AVAILABLE DATA:
^^^^
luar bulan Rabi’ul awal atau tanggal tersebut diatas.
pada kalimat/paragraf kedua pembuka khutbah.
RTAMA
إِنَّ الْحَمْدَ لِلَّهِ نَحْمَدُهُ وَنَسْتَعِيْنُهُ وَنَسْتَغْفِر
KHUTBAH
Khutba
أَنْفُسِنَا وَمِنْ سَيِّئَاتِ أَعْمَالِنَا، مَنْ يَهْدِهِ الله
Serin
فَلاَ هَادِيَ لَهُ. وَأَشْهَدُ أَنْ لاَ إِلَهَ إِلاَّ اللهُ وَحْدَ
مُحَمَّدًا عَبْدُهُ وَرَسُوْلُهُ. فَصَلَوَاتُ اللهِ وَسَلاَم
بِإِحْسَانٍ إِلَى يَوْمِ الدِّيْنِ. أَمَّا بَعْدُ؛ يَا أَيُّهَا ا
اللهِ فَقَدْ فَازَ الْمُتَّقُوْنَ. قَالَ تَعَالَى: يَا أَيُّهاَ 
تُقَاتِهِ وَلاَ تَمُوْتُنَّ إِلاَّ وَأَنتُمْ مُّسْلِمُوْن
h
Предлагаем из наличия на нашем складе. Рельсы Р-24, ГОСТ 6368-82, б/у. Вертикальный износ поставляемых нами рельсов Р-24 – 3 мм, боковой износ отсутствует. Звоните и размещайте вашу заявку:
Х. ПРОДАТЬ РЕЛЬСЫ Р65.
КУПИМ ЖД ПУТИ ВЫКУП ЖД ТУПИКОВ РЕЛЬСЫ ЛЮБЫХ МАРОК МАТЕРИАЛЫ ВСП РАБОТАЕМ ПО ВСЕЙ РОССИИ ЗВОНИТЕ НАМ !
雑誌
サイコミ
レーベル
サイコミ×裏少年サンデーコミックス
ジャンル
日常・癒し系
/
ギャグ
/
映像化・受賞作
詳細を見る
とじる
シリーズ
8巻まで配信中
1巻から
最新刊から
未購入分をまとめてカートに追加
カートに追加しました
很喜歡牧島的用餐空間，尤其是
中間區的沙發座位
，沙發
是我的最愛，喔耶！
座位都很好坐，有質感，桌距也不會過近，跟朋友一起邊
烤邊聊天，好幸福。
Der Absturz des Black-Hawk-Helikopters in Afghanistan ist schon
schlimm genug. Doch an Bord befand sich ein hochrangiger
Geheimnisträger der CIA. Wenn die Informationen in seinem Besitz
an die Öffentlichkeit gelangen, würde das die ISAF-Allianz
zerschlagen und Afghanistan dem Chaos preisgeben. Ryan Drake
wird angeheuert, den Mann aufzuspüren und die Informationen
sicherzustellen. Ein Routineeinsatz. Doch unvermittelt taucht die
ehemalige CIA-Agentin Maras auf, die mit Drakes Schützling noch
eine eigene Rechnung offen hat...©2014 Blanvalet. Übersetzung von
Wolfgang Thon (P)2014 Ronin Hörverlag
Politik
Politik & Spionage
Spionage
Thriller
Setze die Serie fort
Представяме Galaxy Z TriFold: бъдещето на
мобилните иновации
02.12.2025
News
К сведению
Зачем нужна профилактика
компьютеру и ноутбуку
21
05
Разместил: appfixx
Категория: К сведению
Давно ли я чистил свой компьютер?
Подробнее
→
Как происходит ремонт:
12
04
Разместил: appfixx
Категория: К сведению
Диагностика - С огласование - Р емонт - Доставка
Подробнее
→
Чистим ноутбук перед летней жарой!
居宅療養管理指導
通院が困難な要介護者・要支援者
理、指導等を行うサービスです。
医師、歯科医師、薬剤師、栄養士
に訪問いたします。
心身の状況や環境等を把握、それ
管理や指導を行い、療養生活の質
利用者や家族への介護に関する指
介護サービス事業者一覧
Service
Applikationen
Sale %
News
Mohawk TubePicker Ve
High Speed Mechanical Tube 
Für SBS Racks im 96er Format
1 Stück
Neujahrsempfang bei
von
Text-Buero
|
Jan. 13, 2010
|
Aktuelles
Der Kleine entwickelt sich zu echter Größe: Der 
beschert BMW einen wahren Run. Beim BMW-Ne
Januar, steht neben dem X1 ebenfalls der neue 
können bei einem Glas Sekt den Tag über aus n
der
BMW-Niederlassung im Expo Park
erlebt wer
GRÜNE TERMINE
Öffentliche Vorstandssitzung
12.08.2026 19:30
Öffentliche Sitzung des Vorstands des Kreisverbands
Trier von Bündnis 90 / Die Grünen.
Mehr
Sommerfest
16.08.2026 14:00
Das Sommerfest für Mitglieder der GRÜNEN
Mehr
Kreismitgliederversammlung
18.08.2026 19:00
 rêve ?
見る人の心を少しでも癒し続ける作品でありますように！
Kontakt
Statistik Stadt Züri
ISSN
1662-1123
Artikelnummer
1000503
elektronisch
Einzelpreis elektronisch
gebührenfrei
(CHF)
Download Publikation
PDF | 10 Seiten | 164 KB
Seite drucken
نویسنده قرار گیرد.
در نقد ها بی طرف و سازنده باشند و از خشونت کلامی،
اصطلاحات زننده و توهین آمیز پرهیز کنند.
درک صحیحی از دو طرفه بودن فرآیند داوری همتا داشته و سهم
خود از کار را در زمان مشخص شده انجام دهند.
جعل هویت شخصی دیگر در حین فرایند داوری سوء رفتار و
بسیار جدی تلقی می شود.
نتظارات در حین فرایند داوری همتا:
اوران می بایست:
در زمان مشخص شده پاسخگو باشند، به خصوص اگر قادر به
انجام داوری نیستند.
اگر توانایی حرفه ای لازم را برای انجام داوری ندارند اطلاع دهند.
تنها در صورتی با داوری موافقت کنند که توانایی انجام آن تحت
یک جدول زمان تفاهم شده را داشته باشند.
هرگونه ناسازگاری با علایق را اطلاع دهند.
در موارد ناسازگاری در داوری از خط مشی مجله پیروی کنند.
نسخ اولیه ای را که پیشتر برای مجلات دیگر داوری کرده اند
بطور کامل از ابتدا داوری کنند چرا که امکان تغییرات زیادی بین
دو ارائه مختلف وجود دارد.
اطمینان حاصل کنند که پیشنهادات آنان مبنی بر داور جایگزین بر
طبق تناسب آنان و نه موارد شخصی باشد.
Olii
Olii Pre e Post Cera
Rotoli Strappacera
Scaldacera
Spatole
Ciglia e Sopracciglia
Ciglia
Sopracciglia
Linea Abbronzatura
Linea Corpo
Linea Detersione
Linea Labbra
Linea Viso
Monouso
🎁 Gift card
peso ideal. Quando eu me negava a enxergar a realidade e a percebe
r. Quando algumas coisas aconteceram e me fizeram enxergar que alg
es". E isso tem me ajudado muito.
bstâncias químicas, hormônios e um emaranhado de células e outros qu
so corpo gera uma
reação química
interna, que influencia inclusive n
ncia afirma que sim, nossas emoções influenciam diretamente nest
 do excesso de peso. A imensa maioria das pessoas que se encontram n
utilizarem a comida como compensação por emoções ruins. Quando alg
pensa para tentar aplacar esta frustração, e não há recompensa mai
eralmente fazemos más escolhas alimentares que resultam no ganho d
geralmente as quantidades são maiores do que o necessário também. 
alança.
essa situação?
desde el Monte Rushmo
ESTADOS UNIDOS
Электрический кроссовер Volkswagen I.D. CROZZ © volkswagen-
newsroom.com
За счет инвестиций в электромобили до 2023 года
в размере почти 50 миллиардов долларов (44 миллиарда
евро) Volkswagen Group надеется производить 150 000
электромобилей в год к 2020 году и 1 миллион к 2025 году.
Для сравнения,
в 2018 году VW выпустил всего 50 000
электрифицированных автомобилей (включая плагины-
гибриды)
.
^^^^
Count the lines in the records that contain the word "الله", and give only that number.

TASK OUTPUT: 4